◆ **HOW TO COMPLETE THIS TASK**
Look through the records below for the line holding "Zusätzliches Entgelt je Ablehnung: €1.50". Write it out exactly, with each following line through the line holding "Lapis Talas all".

____ INFORMATION SHOWN

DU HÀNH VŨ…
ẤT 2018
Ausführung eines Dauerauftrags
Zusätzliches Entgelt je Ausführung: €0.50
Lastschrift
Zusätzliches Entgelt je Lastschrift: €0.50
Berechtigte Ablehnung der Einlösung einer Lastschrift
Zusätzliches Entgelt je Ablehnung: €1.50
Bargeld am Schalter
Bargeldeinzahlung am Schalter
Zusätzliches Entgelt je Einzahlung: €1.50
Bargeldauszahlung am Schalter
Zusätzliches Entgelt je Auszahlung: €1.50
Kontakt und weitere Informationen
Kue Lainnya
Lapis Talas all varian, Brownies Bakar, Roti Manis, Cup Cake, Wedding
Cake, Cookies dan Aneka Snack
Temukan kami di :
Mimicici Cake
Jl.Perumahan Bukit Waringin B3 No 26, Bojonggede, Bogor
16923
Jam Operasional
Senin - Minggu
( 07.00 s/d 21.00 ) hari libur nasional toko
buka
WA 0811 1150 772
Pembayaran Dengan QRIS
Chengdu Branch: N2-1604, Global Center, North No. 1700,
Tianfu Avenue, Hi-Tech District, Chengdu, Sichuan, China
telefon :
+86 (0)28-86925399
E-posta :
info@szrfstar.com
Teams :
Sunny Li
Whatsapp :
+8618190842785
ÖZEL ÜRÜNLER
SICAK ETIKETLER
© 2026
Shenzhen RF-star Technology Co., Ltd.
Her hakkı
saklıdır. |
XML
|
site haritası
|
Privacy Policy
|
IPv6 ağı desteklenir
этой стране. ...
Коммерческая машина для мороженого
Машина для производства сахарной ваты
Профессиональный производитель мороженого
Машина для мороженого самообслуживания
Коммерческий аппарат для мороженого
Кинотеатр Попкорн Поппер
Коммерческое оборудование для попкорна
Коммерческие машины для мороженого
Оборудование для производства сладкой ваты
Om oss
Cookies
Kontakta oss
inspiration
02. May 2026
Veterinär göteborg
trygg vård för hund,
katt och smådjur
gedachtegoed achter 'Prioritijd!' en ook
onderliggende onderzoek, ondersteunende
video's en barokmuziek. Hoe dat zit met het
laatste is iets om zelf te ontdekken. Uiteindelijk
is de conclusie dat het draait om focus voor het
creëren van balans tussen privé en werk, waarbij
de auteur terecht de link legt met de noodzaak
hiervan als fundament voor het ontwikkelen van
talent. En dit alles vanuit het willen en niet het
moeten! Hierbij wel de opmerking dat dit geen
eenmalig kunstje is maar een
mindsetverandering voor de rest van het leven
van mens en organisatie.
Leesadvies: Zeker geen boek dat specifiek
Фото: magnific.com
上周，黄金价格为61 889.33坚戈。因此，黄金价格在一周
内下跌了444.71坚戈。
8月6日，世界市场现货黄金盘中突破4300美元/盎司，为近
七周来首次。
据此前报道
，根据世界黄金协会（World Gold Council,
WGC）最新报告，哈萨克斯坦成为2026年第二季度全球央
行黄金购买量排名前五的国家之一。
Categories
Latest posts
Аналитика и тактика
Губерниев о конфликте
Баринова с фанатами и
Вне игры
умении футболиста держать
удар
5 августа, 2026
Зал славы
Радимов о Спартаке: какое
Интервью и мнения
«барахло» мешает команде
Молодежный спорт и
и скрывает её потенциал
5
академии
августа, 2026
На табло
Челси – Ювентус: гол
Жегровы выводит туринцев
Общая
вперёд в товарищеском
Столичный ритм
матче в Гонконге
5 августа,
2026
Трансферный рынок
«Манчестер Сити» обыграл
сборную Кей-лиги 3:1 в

________

◆ **SOLUTION FOR THIS TASK**
Zusätzliches Entgelt je Ablehnung: €1.50
Bargeld am Schalter
Bargeldeinzahlung am Schalter
Zusätzliches Entgelt je Einzahlung: €1.50
Bargeldauszahlung am Schalter
Zusätzliches Entgelt je Auszahlung: €1.50
Kontakt und weitere Informationen
Kue Lainnya
Lapis Talas all varian, Brownies Bakar, Roti Manis, Cup Cake, Wedding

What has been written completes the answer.